D’une manière générale, le roman anglais me semble n’avoir rien perdu de sa vitalité de jadis ; et je doute qu’aucune autre des littératures étrangères soit en état de nous présenter, parmi ses romans de l’année, un aussi grand nombre d’ouvrages excellens. C’est là un fait que je me garderais bien de vouloir expliquer : mais il y a, tout au moins, l’une de ses causes que je ne saurais m’empêcher d’indiquer en passant. Je crois, en effet, que la belle floraison littéraire du roman tient, pour une certaine part, à ce que, en Angleterre, le théâtre n’a pas commencé jusqu’ici, comme à Berlin, à Rome, à Pétersbourg, ou chez nous, à écarter du roman, par la séduction qu’il exerce sur eux, les plus intelligens et les mieux doués des jeunes écrivains.

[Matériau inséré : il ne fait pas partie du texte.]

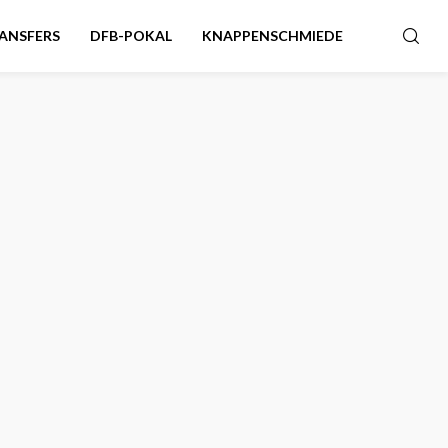
ANSFERS
DFB-POKAL
KNAPPENSCHMIEDE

Sauf de rares exceptions, les romanciers anglais dédaignent, l’estimant trop facile et indigne d’eux, le succès qu’aurait à leur offrir le public spécial des théâtres de Londres : et ainsi ils s’avancent, d’un pas ferme et sûr, dans la voie que leur ont tracée leurs prédécesseurs, au lieu d’être distraits et troublés par la pensée des avantages de renommée ou de gain matériel qui les attendraient, s’ils se décidaient à entrer dans une voie différente. Hélas ! il n’est pas impossible que, sur ce point encore, le « splendide isolément » des compatriotes de Dickens finisse bientôt : car déjà la « littérature » est manifestement en train de s’introduire sur la scène anglaise ; déjà des romanciers de valeur, comme M. Barrie ou M. John Galsworthy, jaloux du triomphe de M. Bernard Shaw, abandonnent le roman pour la comédie ; et peut-être le moment n’est-il pas éloigné où, à l’exemple de MM. Paul Hervieu, d’Annunzio, et Maxime Gorky, les remarquables auteurs dont je viens de parler renonceront à perpétuer, ainsi qu’ils le font jusqu’à ce jour avec un zèle infiniment méritoire, la longue et glorieuse tradition de leur roman national.


T. DE WYZEWA.

  1. The Hill of Dreams, par Arthur Machen, 1 vol. Londres, librairie Gran-Richards, 1907.